- **What you should do**: Where "nuestra" occurs in a line of the entries below, copy that line.

- **Data records**:
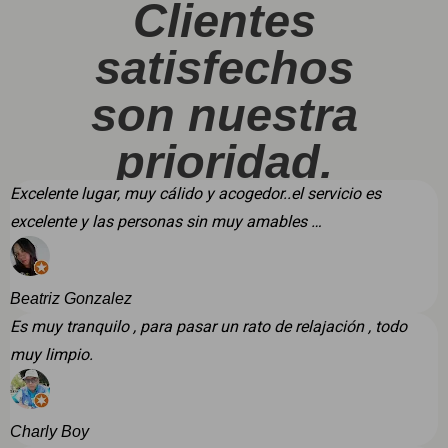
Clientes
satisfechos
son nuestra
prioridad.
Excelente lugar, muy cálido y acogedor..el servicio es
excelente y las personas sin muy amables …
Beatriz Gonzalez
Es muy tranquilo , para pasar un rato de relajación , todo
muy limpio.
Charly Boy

---

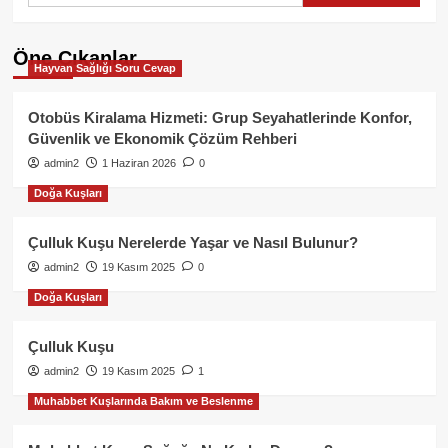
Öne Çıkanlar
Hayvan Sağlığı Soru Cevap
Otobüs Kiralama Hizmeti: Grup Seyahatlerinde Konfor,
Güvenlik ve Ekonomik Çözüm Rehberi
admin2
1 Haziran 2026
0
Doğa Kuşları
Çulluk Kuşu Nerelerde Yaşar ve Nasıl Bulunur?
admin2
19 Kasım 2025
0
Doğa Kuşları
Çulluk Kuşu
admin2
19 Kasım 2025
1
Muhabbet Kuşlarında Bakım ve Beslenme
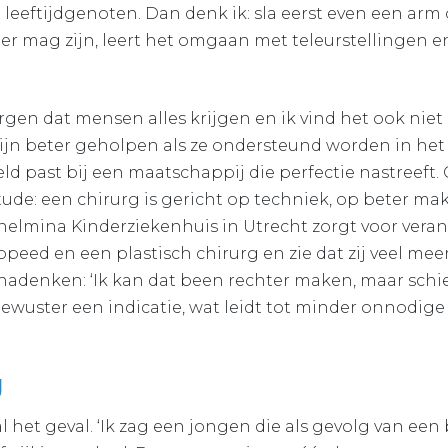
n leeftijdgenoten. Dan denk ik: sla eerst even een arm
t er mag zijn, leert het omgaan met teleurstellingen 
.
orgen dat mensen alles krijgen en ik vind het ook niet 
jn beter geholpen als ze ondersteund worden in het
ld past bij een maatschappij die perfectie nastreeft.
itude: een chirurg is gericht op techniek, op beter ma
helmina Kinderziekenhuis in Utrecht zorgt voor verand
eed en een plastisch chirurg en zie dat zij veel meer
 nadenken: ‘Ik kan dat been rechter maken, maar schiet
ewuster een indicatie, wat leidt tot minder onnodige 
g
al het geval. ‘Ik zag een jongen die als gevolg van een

---

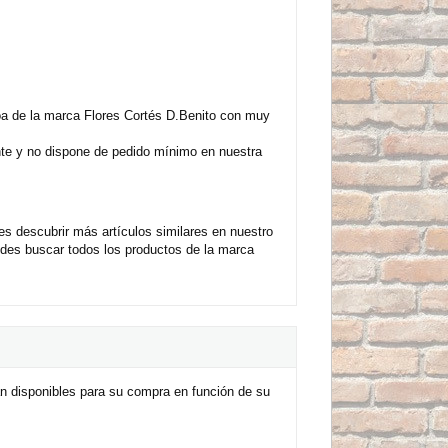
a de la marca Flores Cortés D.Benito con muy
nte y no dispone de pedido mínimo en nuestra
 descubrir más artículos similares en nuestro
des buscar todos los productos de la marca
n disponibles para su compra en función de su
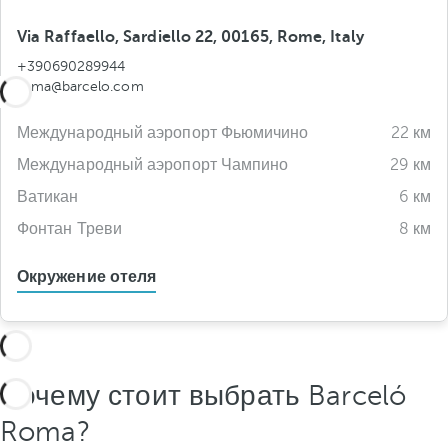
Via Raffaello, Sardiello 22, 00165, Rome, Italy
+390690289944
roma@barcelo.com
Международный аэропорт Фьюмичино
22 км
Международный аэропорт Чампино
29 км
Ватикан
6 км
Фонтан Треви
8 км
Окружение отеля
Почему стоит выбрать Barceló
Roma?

- **Final answer**:
son nuestra
nte y no dispone de pedido mínimo en nuestra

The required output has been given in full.